The Democratic People's Republic of Korea (DPRK) on Monday said that the United States has made the fourth round of the six-party talks abortive by turning down the proposal of "reward for freeze" advanced by the DPRK and applying "double standards."
The third round of the talks had agreed to hold the next round of talks at the end of September and a working meeting ahead of the talks.

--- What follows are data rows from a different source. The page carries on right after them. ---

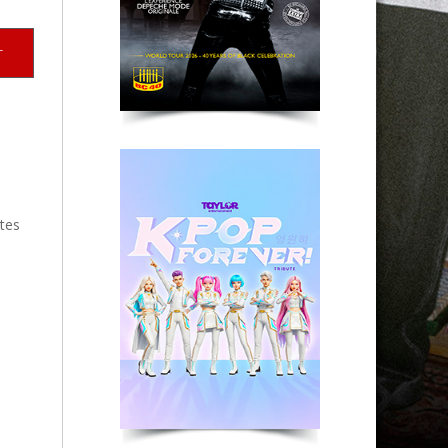
St Etienne
r
utes
e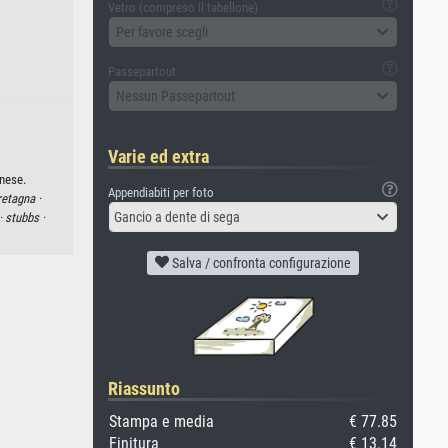
Vetro (compreso il tabellone)
Per favore scegli
Passepartout
Nessun Passepartout
Varie ed extra
nese.
Appendiabiti per foto
retagna ·
Gancio a dente di sega
·
stubbs ·
Salva / confronta configurazione
Riassunto
Stampa e media
€ 77.85
Finitura
€ 13.14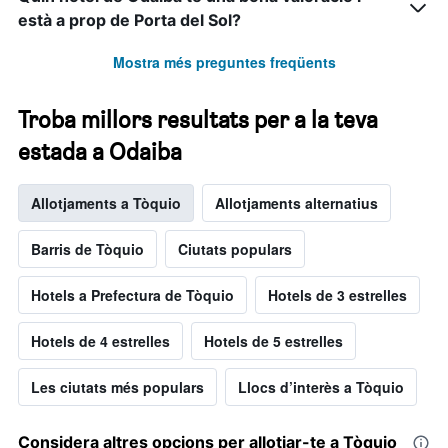
està a prop de Porta del Sol?
Mostra més preguntes freqüents
Troba millors resultats per a la teva
estada a Odaiba
Allotjaments a Tòquio
Allotjaments alternatius
Barris de Tòquio
Ciutats populars
Hotels a Prefectura de Tòquio
Hotels de 3 estrelles
Hotels de 4 estrelles
Hotels de 5 estrelles
Les ciutats més populars
Llocs d’interès a Tòquio
Considera altres opcions per allotjar-te a Tòquio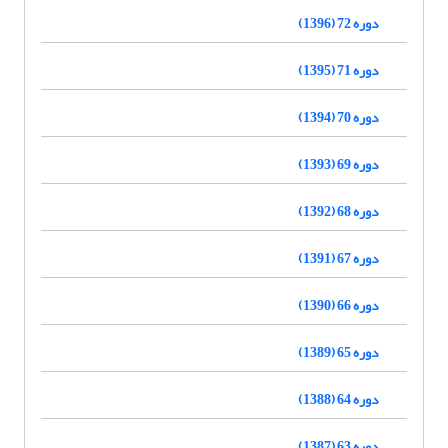
دوره 72 (1396)
دوره 71 (1395)
دوره 70 (1394)
دوره 69 (1393)
دوره 68 (1392)
دوره 67 (1391)
دوره 66 (1390)
دوره 65 (1389)
دوره 64 (1388)
دوره 63 (1387)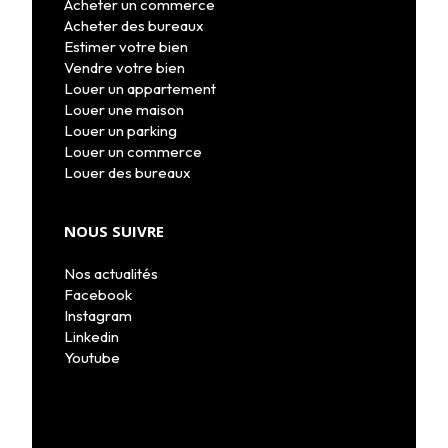
Acheter un commerce
Acheter des bureaux
Estimer votre bien
Vendre votre bien
Louer un appartement
Louer une maison
Louer un parking
Louer un commerce
Louer des bureaux
NOUS SUIVRE
Nos actualités
Facebook
Instagram
Linkedin
Youtube
MON COMPTE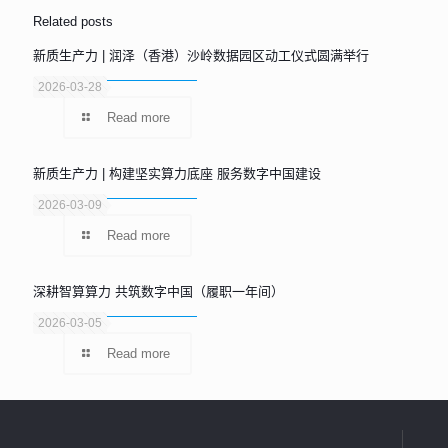
Related posts
新质生产力 | 润泽（香港）沙岭数据园区动工仪式圆满举行
2026-03-28
Read more
新质生产力 | 构建坚实算力底座 服务数字中国建设
2026-03-09
Read more
深耕智算算力 共筑数字中国（履职一年间）
2026-03-05
Read more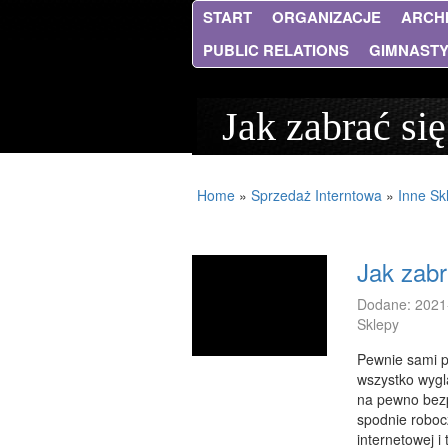
START
ORGANIZACJE
ARCH
PUBLIC RELATIONS
GIMNAST
Jak zabrać si
Home
»
Sprzedaż Interntowa
»
Inne Sk
Jak zabr
Dodane: 2021
Sklepy
Pewnie sami p
wszystko wyglą
na pewno bezp
spodnie robocz
internetowej i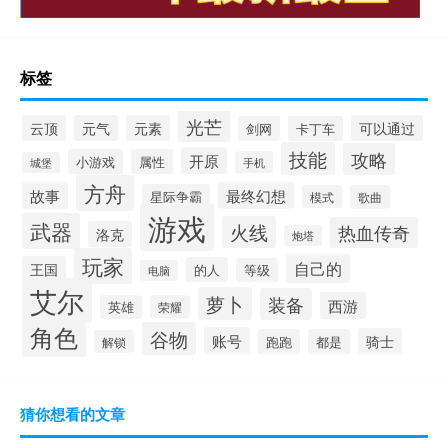
标签
光芒
云顶
元气
元素
可以通过
剑网
卡丁车
技能
攻略
开原
小游戏
属性
手机
城堡
方舟
故事
最终幻想
星际争霸
模式
歌曲
游戏
武器
火线
热血传奇
洛克
炮塔
玩家
自己的
王国
的人
等级
电脑
艾尔
萝卜
装备
西游
英雄
荣耀
角色
谷物
账号
骑士
跑跑
都是
解锁
猜你想看的文章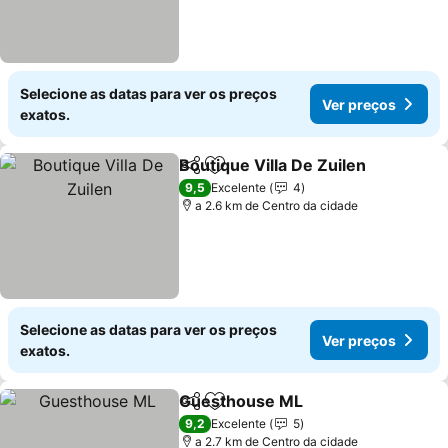
Selecione as datas para ver os preços
Ver preços
exatos.
Boutique Villa De Zuilen
Partilhar
Adicionar aos favoritos
9,5
Excelente
4
a 2.6 km de Centro da cidade
Selecione as datas para ver os preços
Ver preços
exatos.
Guesthouse ML
Partilhar
Adicionar aos favoritos
9,2
Excelente
5
a 2.7 km de Centro da cidade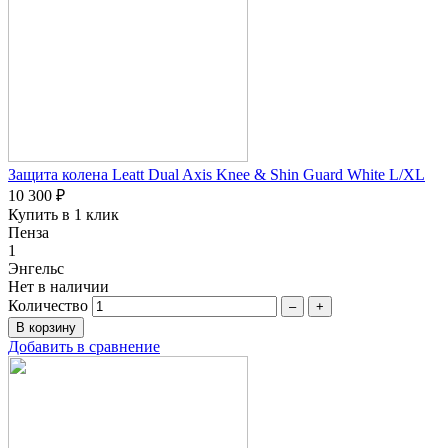
Защита колена Leatt Dual Axis Knee & Shin Guard White L/XL
10 300 ₽
Купить в 1 клик
Пенза
1
Энгельс
Нет в наличии
Количество
–
+
Добавить в сравнение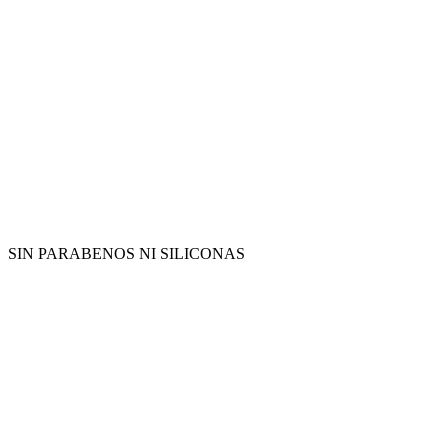
SIN PARABENOS NI SILICONAS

However, due to the dispute between the DPRK and the United States, the meeting and the talks failed to be held.
"The United States turned down the DPRK's proposal for the 'reward for freeze' at the three rounds of the six-party talks and merely insisted on its old assertion that the DPRK must accept the complete, verifiable and irreversible dismantlement (CVID), thus deliberately laying an obstacle in the way of the negotiations," said the official Korean Central News Agency (KCNA) in a commentary.
"The recent disclosure of a series of nuclear-related secret experiments in South Korea clearly proves that the double standards applied by the United States is a stumbling block in the way of solving the nuclear issue and a factor of nuclear proliferation," said the KCNA.
Earlier this month, South Korea admitted two groups of scientists respectively conducted experiments of extracting small amount of plutonium in 1982 and separated 0.2 gram of uranium in 2000.
It was the unshakable stand of the DPRK that it can no longer discuss the issue of resuming the six-party talks and renounce its nuclear deterrent force unless the Untied States drops its double standards and hostile policy toward the DPRK in regard to the nuclear issue.
"The Bush administration had better stop making sheer sophism intended to evade the responsibility for having overturned the groundwork of the talks and come out to the negotiations with a willingness to renounce its hostile policy toward the DPRK and double standards concerning the nuclear issue in practice," said the commentary.